According to Seagram Gin’s brand manager, Abby Domond, “The premium and superpremium segments are experiencing growth as consumers are trading up to higher priced, more stylish brands that make a statement.”

And this growth is being seen in retail stores. “There has been a lift in superpremium gins, such as Plymouth, Q and Seagram Distiller’s Reserve,” said Brad Rider, president and ceo of United Package Liquors, based in Indianapolis, IN.

     But gin is also leveraging the U.S. consumer’s infatuation with flavor, best evidenced by the success of the Seagram’s Twisted lineup.

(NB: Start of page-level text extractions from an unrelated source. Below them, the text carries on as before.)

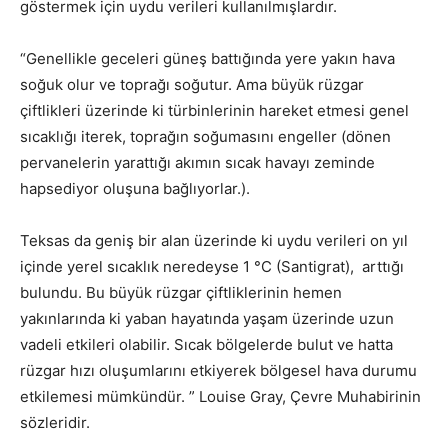
göstermek için uydu verileri kullanılmışlardır.
“Genellikle geceleri güneş battığında yere yakın hava
soğuk olur ve toprağı soğutur. Ama büyük rüzgar
çiftlikleri üzerinde ki türbinlerinin hareket etmesi genel
sıcaklığı iterek, toprağın soğumasını engeller (dönen
pervanelerin yarattığı akımın sıcak havayı zeminde
hapsediyor oluşuna bağlıyorlar.).
Teksas da geniş bir alan üzerinde ki uydu verileri on yıl
içinde yerel sıcaklık neredeyse 1 °C (Santigrat), arttığı
bulundu. Bu büyük rüzgar çiftliklerinin hemen
yakınlarında ki yaban hayatında yaşam üzerinde uzun
vadeli etkileri olabilir. Sıcak bölgelerde bulut ve hatta
rüzgar hızı oluşumlarını etkiyerek bölgesel hava durumu
etkilemesi mümkündür. ” Louise Gray, Çevre Muhabirinin
sözleridir.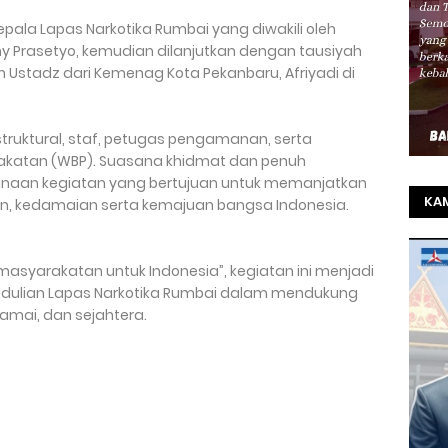
epala Lapas Narkotika Rumbai yang diwakili oleh
phy Prasetyo, kemudian dilanjutkan dengan tausiyah
 Ustadz dari Kemenag Kota Pekanbaru, Afriyadi di
 struktural, staf, petugas pengamanan, serta
akatan (WBP). Suasana khidmat dan penuh
naan kegiatan yang bertujuan untuk memanjatkan
KAM
n, kedamaian serta kemajuan bangsa Indonesia.
TO
SEL
emasyarakatan untuk Indonesia”, kegiatan ini menjadi
dulian Lapas Narkotika Rumbai dalam mendukung
REZ
amai, dan sejahtera.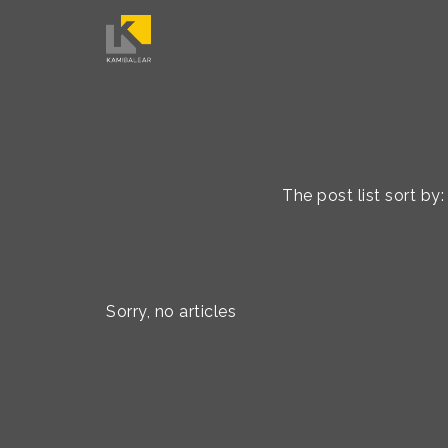
The post list sort by
Sorry, no articles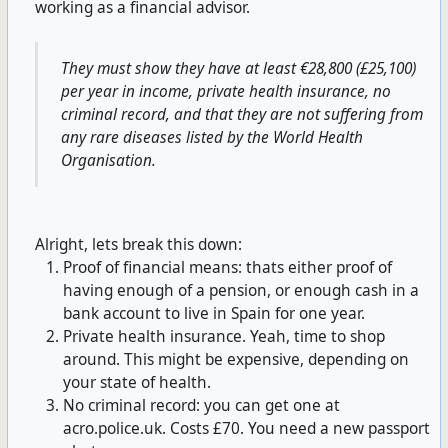
working as a financial advisor.
They must show they have at least €28,800 (£25,100)
per year in income, private health insurance, no
criminal record, and that they are not suffering from
any rare diseases listed by the World Health
Organisation.
Alright, lets break this down:
Proof of financial means: thats either proof of
having enough of a pension, or enough cash in a
bank account to live in Spain for one year.
Private health insurance. Yeah, time to shop
around. This might be expensive, depending on
your state of health.
No criminal record: you can get one at
acro.police.uk. Costs £70. You need a new passport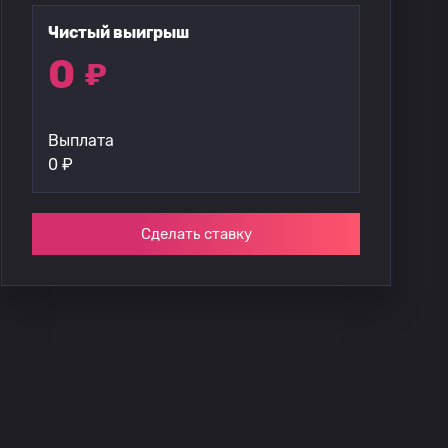
Чистый выигрыш
0
₽
Выплата
0
₽
Сделать ставку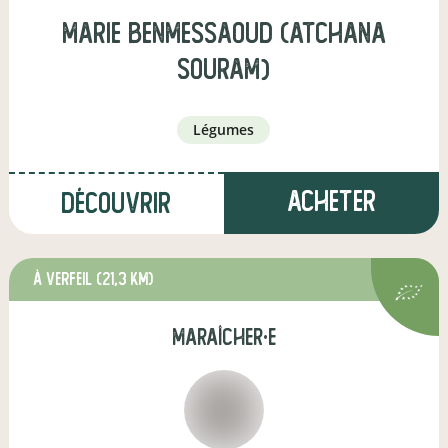
marie benmessaoud (atchana
souram)
légumes
Acheter
Découvrir
à Verfeil
(21,3 km)
maraîcher·e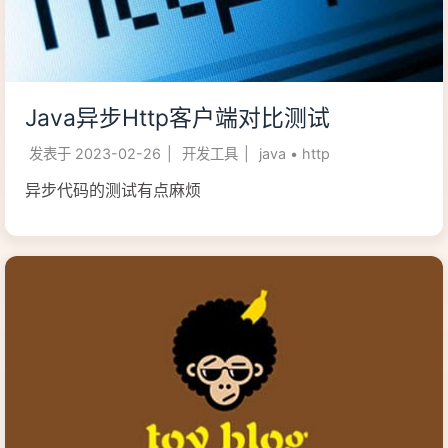
Java异步Http客户端对比测试
发表于
2023-02-26
|
开发工具
|
java
•
http
异步代码的测试有点麻烦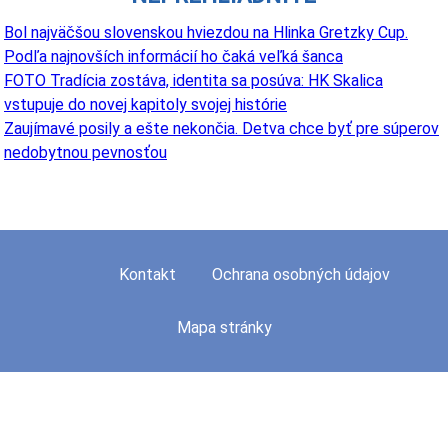
Bol najväčšou slovenskou hviezdou na Hlinka Gretzky Cup.
Podľa najnovších informácií ho čaká veľká šanca
FOTO Tradícia zostáva, identita sa posúva: HK Skalica
vstupuje do novej kapitoly svojej histórie
Zaujímavé posily a ešte nekončia. Detva chce byť pre súperov
nedobytnou pevnosťou
Kontakt
Ochrana osobných údajov
Mapa stránky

     Domond said, “Flavors play a major role in spirits in general. Flavors are driving growth of vodka and rum and are beginning to have an impact on the gin category as well. The addition of flavors has been a very positive catalyst for growth for the Seagram’s brand through the Twisted Gin line that includes Lime Twisted, Orange Twisted, Apple Twisted and now, Raspberry Twisted gin.” The Twisted products have become an integral part of Seagram’s recruitment strategy of bringing new consumers into the franchise through a mixed drinks approach, she said. “They appeal to a younger consumer [Legal Drinking Age-plus] and female consumer and have helped rid the gin category of the old stodgy ‘that’s your father’s drink’ stigma.”

     Different gin styles, premium brand launches and flavor extensions, mixologists’ exciting new twists on gin cocktails, summer promotions and catchy ad campaigns – all of this bodes well for the gin market, and for retailers, too, as they gin up sales of this mixable, “other white” spirit with gravitas to spare.